気温は高いのに、じめじめとして汗をかきにくい芒種(ぼうしゅ)。
からだの水分代謝がうまくいかず、肌などのトラブルが気になる時期です。
また、汗をかかず毛穴が閉じているため、からだの熱が内にこもりがちに。そこから生じる不調が風邪や口内炎、さらに内部の肺や消化器にまで影響することが気になります。発汗と自律神経のはたらきは深くつながっているので、そのバランスがくずれることで、さまざまな不調や違和感が生じると考えられています。
大切なのは、規則正しい生活やリラックスによって、自律神経をしっかりと整えること。さらに鍛える方法としては、温水と冷水を交互に浴びる「交代浴」なども挙げられます。

そんな芒種に旬を迎える食材に、梅があります。
梅雨の訪れとともに、ふっくらと実りゆく梅の実。青く未熟なものは生では食べられませんが、木から落ちるほどに完熟した実の味わいは格別。とろりとして甘い果肉が、すももや桃のようだと好まれる方もおられるとか。
ちなみに、梅酒にするなら熟す手前の青い梅、梅干しや梅酢には熟した梅を。もっと完熟した梅が手に入れば、砂糖と一緒に煮ておいしい梅ジャムにもできるそうです。

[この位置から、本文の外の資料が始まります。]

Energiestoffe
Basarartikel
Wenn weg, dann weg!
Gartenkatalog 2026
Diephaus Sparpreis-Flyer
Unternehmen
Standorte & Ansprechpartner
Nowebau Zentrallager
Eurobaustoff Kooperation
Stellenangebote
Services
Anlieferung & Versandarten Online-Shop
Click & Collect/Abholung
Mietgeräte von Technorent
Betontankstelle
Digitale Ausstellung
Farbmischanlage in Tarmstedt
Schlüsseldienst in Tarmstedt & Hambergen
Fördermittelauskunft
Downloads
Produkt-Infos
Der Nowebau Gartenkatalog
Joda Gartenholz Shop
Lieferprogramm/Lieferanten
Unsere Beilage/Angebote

さらにもうひとつおすすめしたいのが、からだの熱を取ってくれるキュウリ。
その名のとおりウリ科の植物で、からだを冷やし、利尿の助けになることが知られています。そうしたはたらきは、体内にこもりがちな熱を冷まし、たまりやすい水分を排出したい時期にはうってつけ。
食べるだけではなく、輪切りにした「きゅうりパック」を、ほてりや炎症が気になる肌のお手入れに使う方もおられます。

ぜひ旬の恵みを活用して、内からも外からも、夏に負けないからだを整えていきましょう。

いくつものお菓子に喜び「七嘉祥」

らっきょうも、お漬物として年中見かけるものの、じつはこの頃が旬の食材。ぴりっとした独特の辛みが、気や血のめぐりにはたらくとされています。気分が落ち込みがちなときやからだの冷えが気になるとき、あるいは夏風邪を引きそうなときなど、ちょっと食卓にらっきょうを添えてみてはいかがでしょう。

ちなみに芒種には、お菓子を食べて厄除招福を願う「嘉祥(かじょう)」という行事がおこなわれます。平安時代には、神前に16個ものお菓子や餅を供えたそうですが、のちの時代になると「1+6」で「七嘉祥」と呼ばれる7種の和菓子を用意するようになりました。

甘いもので疲れた夏のからだを癒やし、厄除招福を願うという、お菓子好きにはたまらないこの行事。せっかくなのでお気に入りの和菓子を揃えて、たまには思いきり心身を甘やかすのも良いのではないでしょうか。